# Need help identifying some random items



## JMEarman (May 29, 2009)

Hellow forum goers.

I have read some other posts and followed links about pricing cameras/accessories but when I go to ebay or what have you, I see something completely different. I'm looking to sell this stuff and I was wondering if someone could give me a realistic ballpark, and perhaps tell me what things I could sell together.


Spotmatic Honeywell Pentax (seems to be the straight up Spotmatic, Its not the 'Black' or 'Chrome', I can't find any other means of identification on this) - has a super takumar 1:1.4/50 lens on it

Asahi Pentax K1000 - has a SMC Pentax-M 1:2 50mm lens

Super Albinar MC Auto Zoom 1:3.5 f=38~70mm 52 lens NO. 806860

Super Takumar 1:4/300

Super Takumar 1:4/200

Super Takumar 1:2.8/105

Auto Strobonar 332 w/ a charger

Pro Auto 3x Converter

Theres a separate lens cover sorta lookin thing with a blue tint to it that says: Vivitar VMC 80B 49mm 



All of these things have their original cases and straps and etc and they were all made in Japan.

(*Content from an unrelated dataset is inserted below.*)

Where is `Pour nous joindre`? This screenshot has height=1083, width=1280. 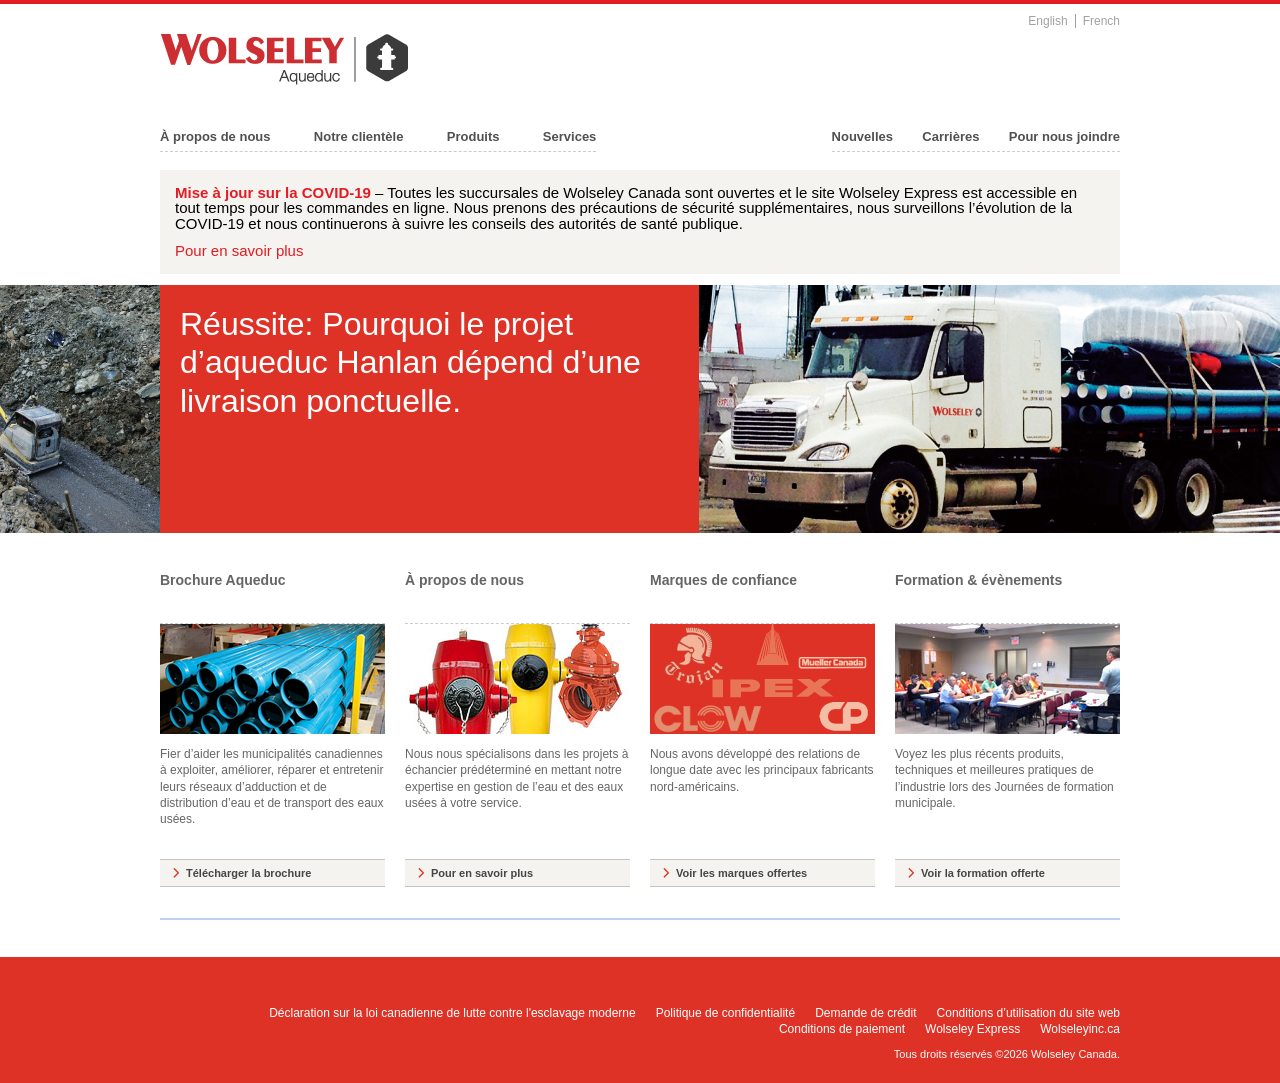 Pour nous joindre is located at coordinates (1064, 136). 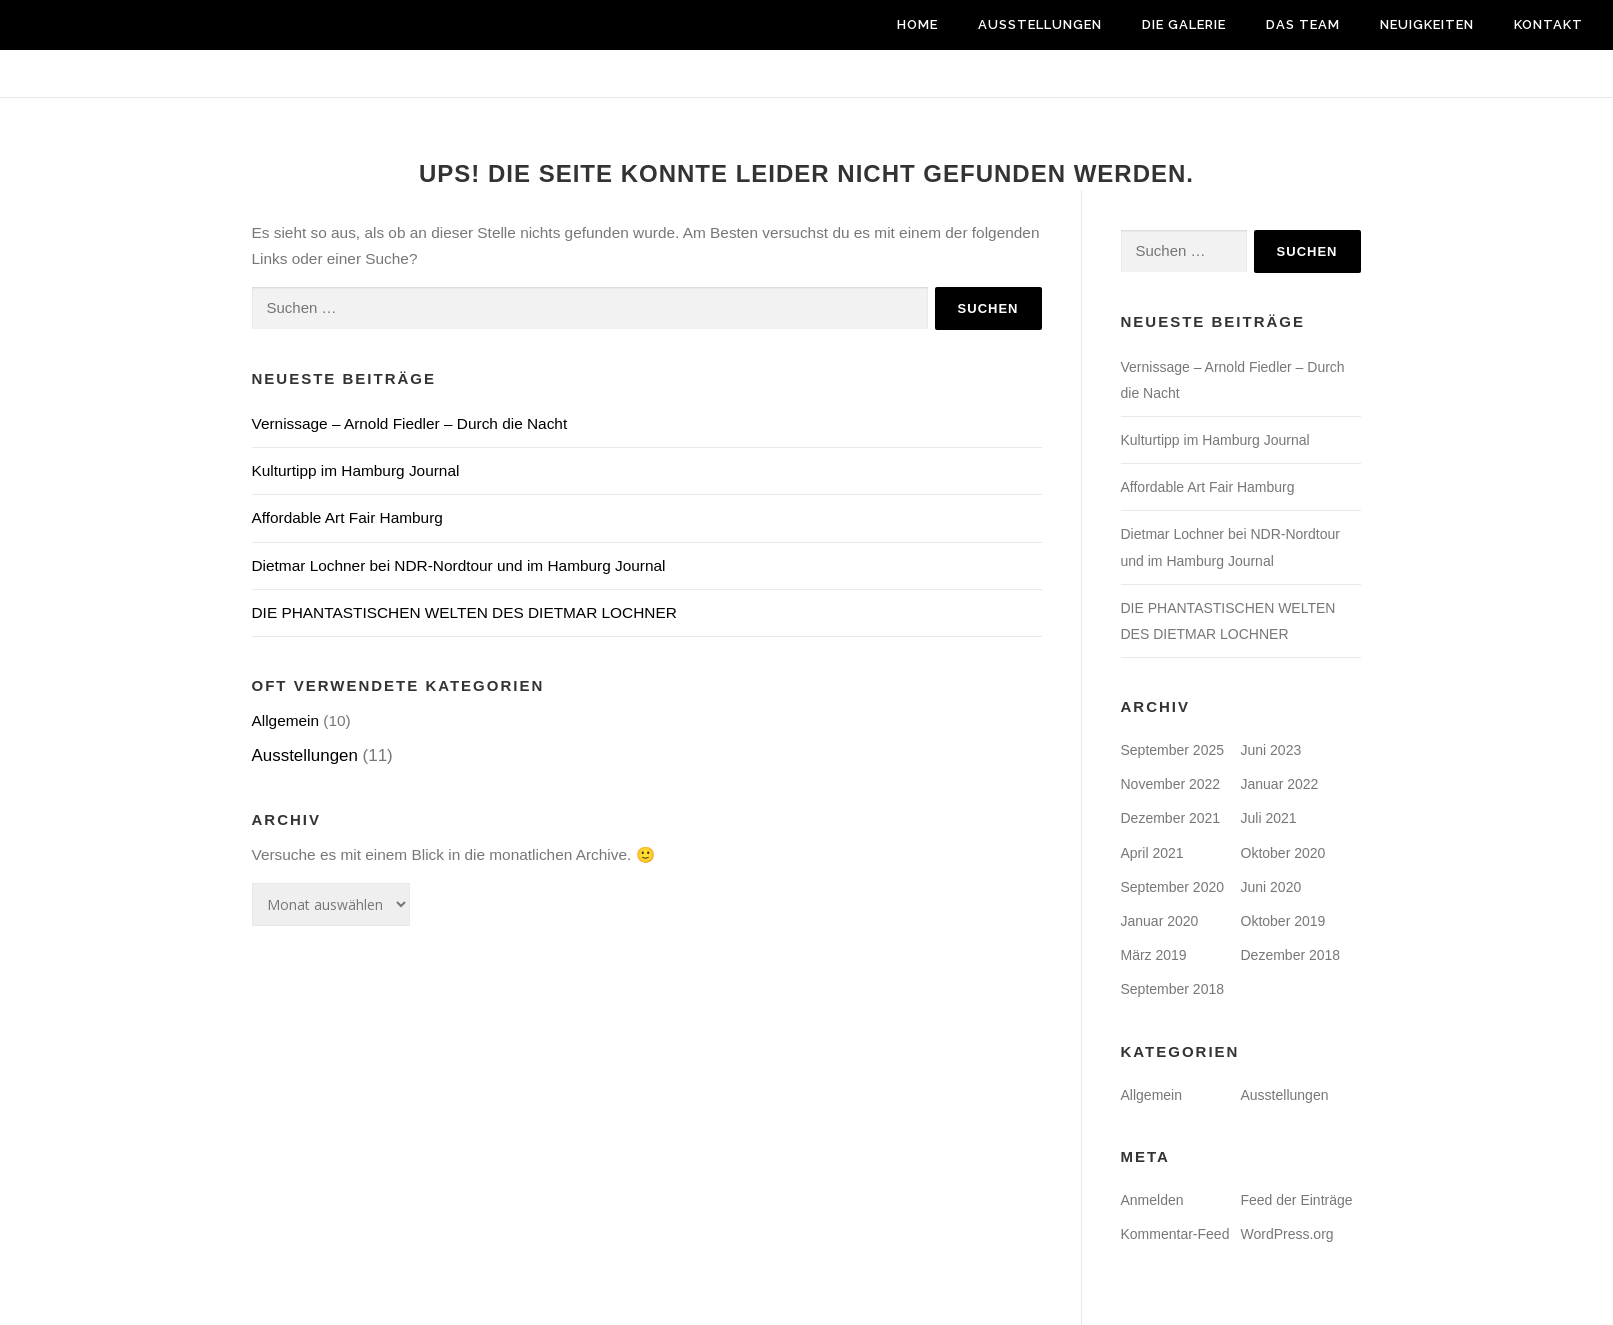 This screenshot has height=1325, width=1613. I want to click on Das Team, so click(1303, 24).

They're all in really good condition, minus a few scratches here and there from just.. being old. haha

So anyways, I really don't know anything about this stuff, any help would be really awesome :]

Thanks,

Jeremy


----------



## compur (May 29, 2009)

Values depend on their condition which can only be determined through
inspection by a person knowledgeable in this type of equipment.


----------



## JMEarman (May 29, 2009)

Thanks for the reply

So, how would you suggest I go about this? Looking at them and moving things around etc I haven't found anything to be wrong. I understand there are things I definitely could not judge considering my lack of knowledge on the subject, but assuming nothing at all was wrong with any of them, what should I do?

-Jeremy


----------



## compur (May 29, 2009)

I wouldn't assume nothing is wrong with them.  Those lenses were
made at least 30+ years ago. They're well made and may be fine
or they may not.  Drying or migrating lubricants and fungus can 
ruin a lens even if it was never used over that amount of time. 

If your purpose is to sell them, I suggest listing them  as auction items on
eBay with photos and descriptions to the best of your knowledge and
giving bidders an idea of your knowledge (or lack of it) in the area of
vintage photo equipment.  Then let the auction process decide the selling
prices. Many people sell photo equipment on eBay that way. 

You can also list it in craig's list or a similar place and sell it on a "best offer"
basis.

Aside from taking the stuff to an expert and getting a free and hopefully
honest appraisal, there's really not much else you can do.


----------



## JMEarman (May 29, 2009)

Thanks for all your help. I'm gonna take your advice on the professional help. I looked on the net for some local photography places and I have found quite a few, I think what I'm going to do is ask them to take a look at them and see what the deal is. Yeah i KNOW some of these were bought in the early 70's. My brother got them at an auction to start using for himself but decided he wasn't going to get into them. So when he gave the stuff to me i looked through it and found a receipt dating back to april 1972 with some of the items listed on it lol

Thanks for your help

-Jeremy


----------



## Mike_E (May 29, 2009)

Why don't you do a little bit of reading and run 4 or 5 rolls of film through it.

It would not take too much to get the rudiments down and you might decide you like it.

You have what sounds like a great kit (if it all works), give it a chance.  You can always sell it later.

Let us know if you would like some links for free information.

mike


----------



## JMEarman (May 30, 2009)

Hello again. I got a friend to look at them and he said he was pretty impressed and they all worked perfectly, but he was unsure about where or how to sell them online. 

I'm sorry to keep pushing the whole matter, but now that I've confirmed they work exactly how they should and are in great condition, can someone give me some advice on where to start?

Mike E, I would get into photography but I've to many hobbies as it is. I don't feel like I could do this equipment justice haha. 

-Jeremy


----------



## compur (May 30, 2009)

www.eBay.com


----------



## Mike_E (May 30, 2009)

Meh, I'll give you $35 for it.  I know a kid at church that would use it.


----------



## Torus34 (May 31, 2009)

Should you eBay the gear, you might do better to list the items separately.  The Super-Takomar 105mm lens, for example, is widely sought and should fetch a nice price.


----------